No Translator, Just Sign Language
Core Lab — the current business — makes Pilates equipment. Todd designs it; until recently, someone else manufactured it. He's been working toward vertical integration with his own factory.
The sourcing story is one of the better ones in this episode. His local friend with a steel welder made the early frames. His grandfather built the carriages in a garage. When the friend finally told him to go overseas and see what was possible, Todd didn't hire a sourcing agent. He flew to China himself. Still does it four or five times a year.

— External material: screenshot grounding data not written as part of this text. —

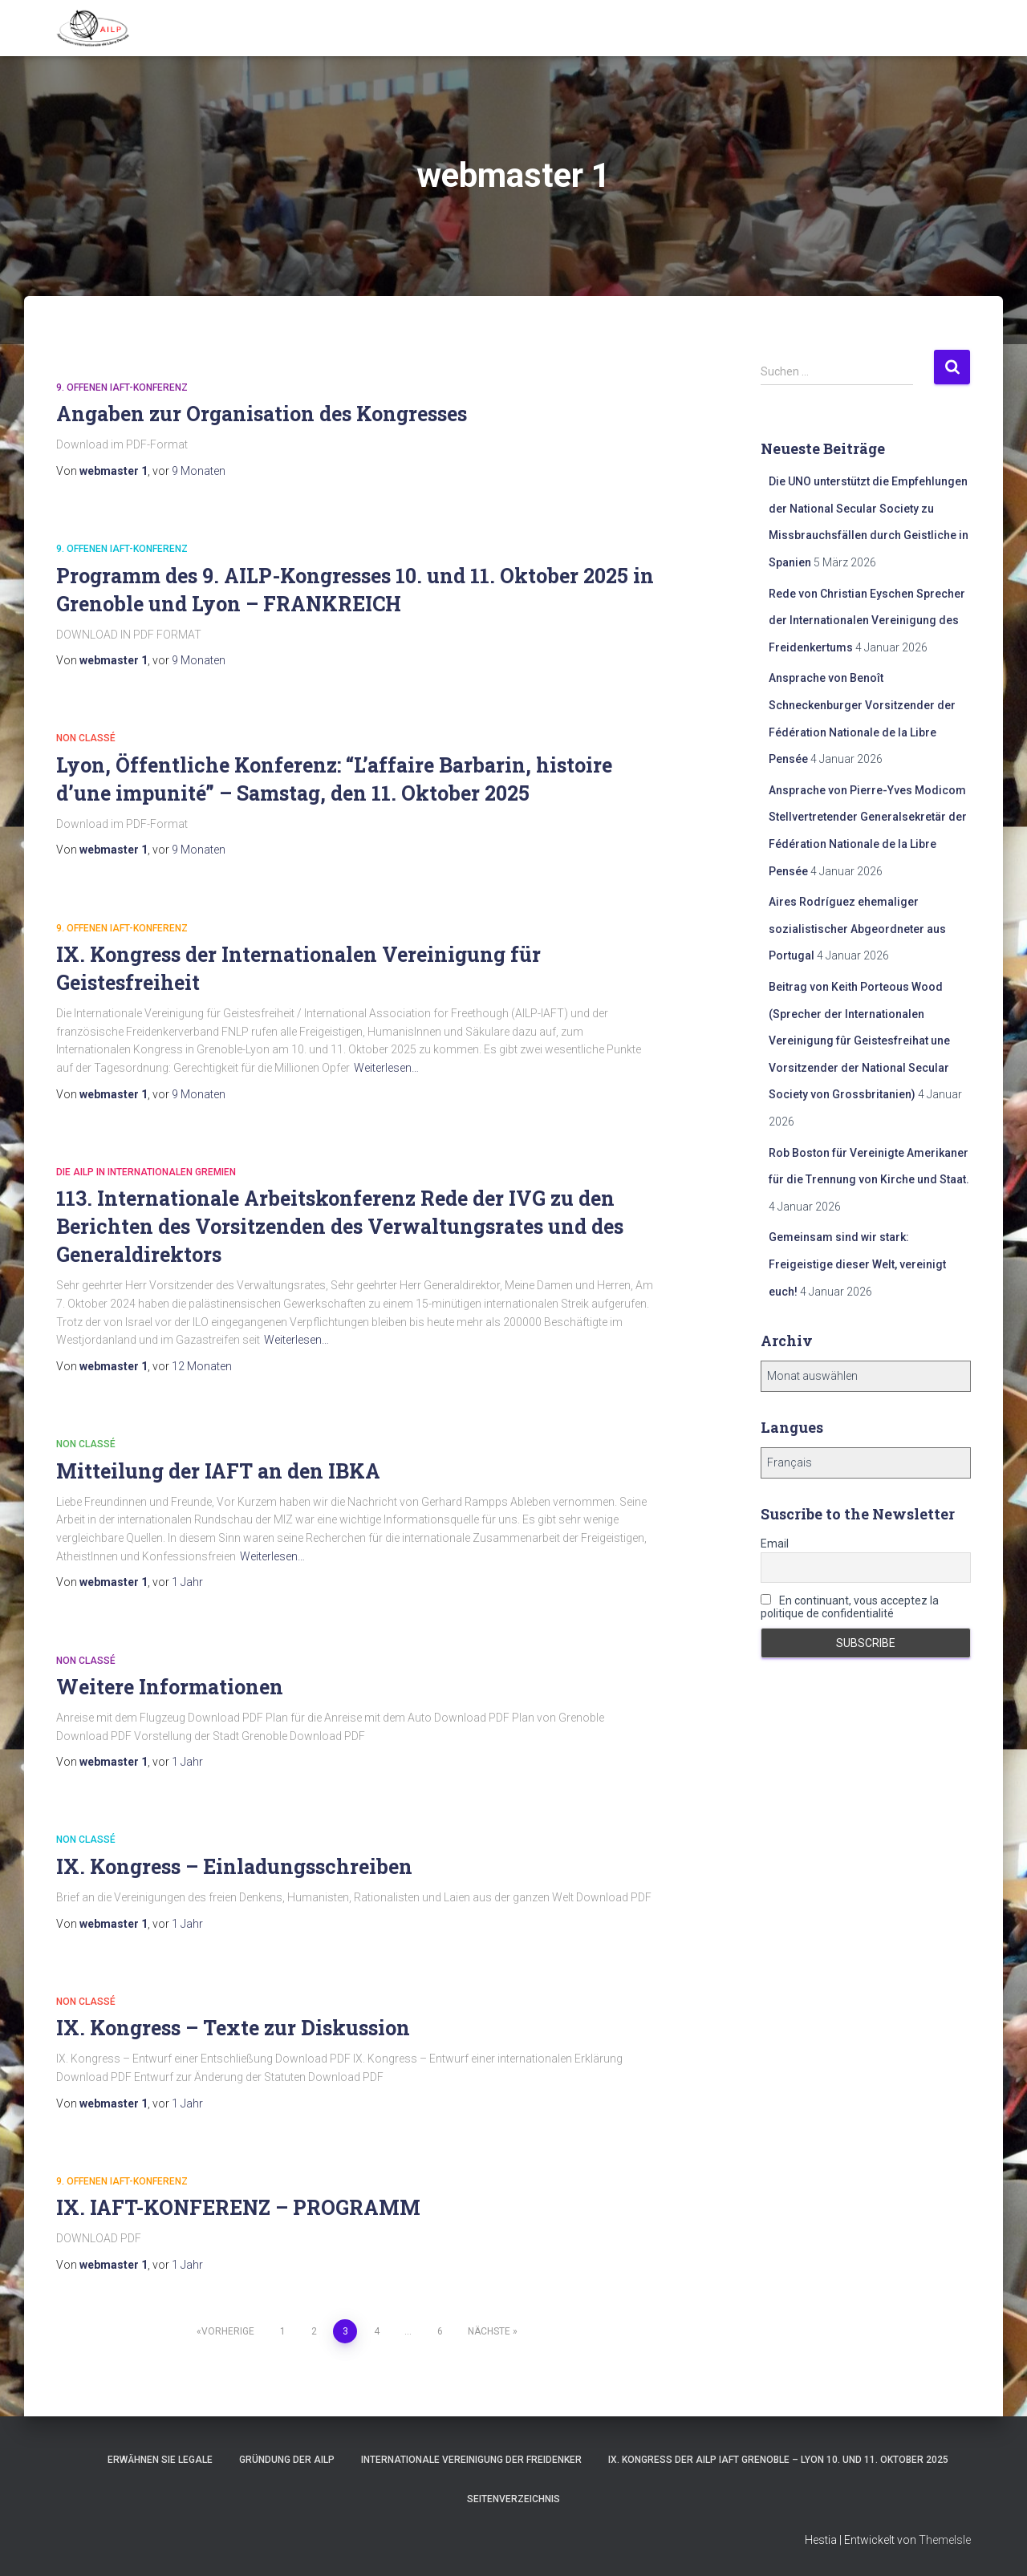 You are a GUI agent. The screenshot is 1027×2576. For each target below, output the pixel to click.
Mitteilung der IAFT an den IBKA (218, 1471)
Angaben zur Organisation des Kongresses (261, 413)
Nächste (489, 2331)
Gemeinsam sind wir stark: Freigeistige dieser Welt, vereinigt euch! (857, 1264)
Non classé (86, 738)
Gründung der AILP (287, 2459)
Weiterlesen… (386, 1067)
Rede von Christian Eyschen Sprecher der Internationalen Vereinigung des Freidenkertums (867, 620)
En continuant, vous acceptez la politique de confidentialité (850, 1607)
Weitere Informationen (169, 1686)
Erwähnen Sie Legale (160, 2459)
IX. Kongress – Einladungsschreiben (234, 1866)
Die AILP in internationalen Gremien (146, 1172)
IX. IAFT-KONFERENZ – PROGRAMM (238, 2207)
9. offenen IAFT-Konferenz (122, 387)
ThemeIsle (945, 2539)
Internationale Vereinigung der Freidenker (471, 2459)
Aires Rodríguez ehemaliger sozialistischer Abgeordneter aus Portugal (857, 928)
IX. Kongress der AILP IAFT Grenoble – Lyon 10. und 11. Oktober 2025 (778, 2459)
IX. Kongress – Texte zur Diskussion (233, 2027)
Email (775, 1543)
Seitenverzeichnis (513, 2499)
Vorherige (227, 2331) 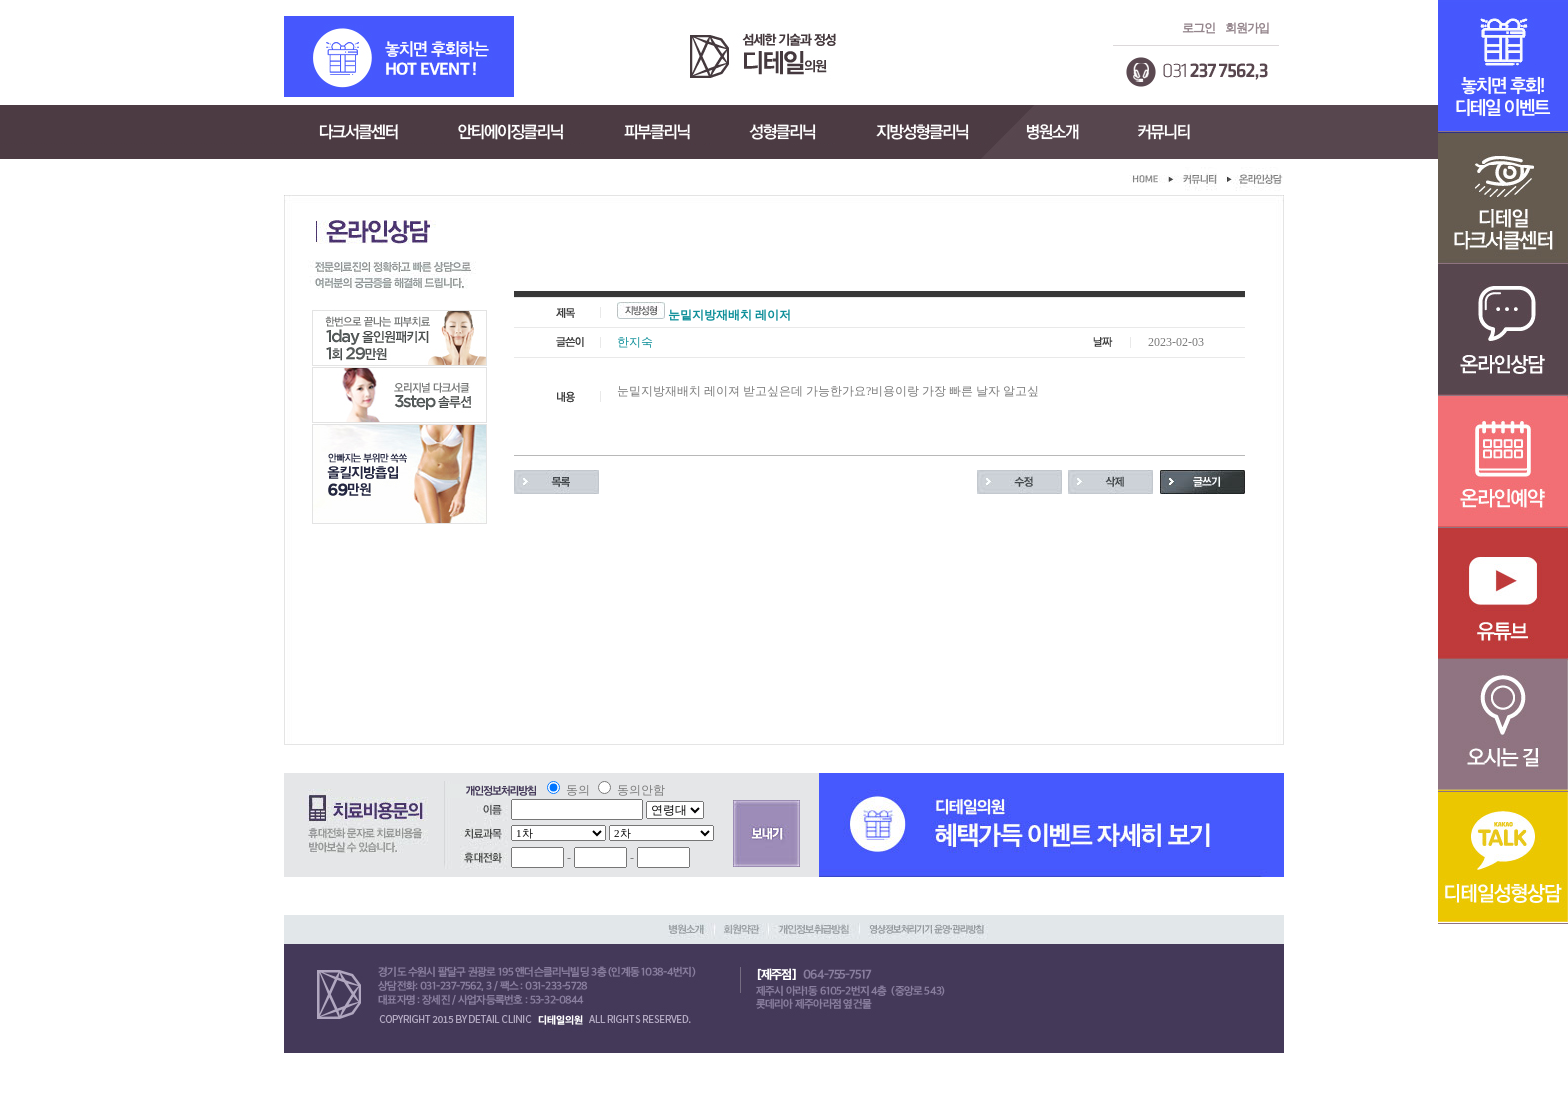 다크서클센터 (356, 132)
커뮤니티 (1165, 132)
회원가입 (1247, 28)
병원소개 (1051, 132)
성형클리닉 (784, 132)
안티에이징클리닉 (511, 132)
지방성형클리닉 (922, 132)
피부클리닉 (657, 132)
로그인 (1198, 28)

He walks into factories. No translator. Uses sign language to communicate what he needs and doesn't need. Keeps sampling until the product improves. He recently developed a new wheel for the reformers — went back and forth with multiple suppliers, ran sample tests, kept iterating. He lit up talking about it on the podcast. Not because it's glamorous but because it's a puzzle he's still genuinely interested in solving.
That's the tell with founders who build things that last. The details still excite them twenty-five years in.
What Stuck With Me
Todd's advice for aspiring founders wasn't location, software, or equipment. It was persistence. And then he said something worth sitting with: the values of your business will usually be an extension of your values. If you want to create the right environment, you have to live it first.
He also said he'd tell his younger self to delegate faster. Get off the classes. Give away the hats you hate, and then — harder part — give away some of the hats you love. The ones you're holding onto because no one else will do them right. Those are the ones keeping the business small.
The guy bootstrapped two exits, flew to Chinese factories with no translator, and had his grandfather build the first equipment by hand. And the thing he'd do differently is delegate more.
That's either the most counterintuitive founder advice you'll hear, or it's the only advice that actually matters.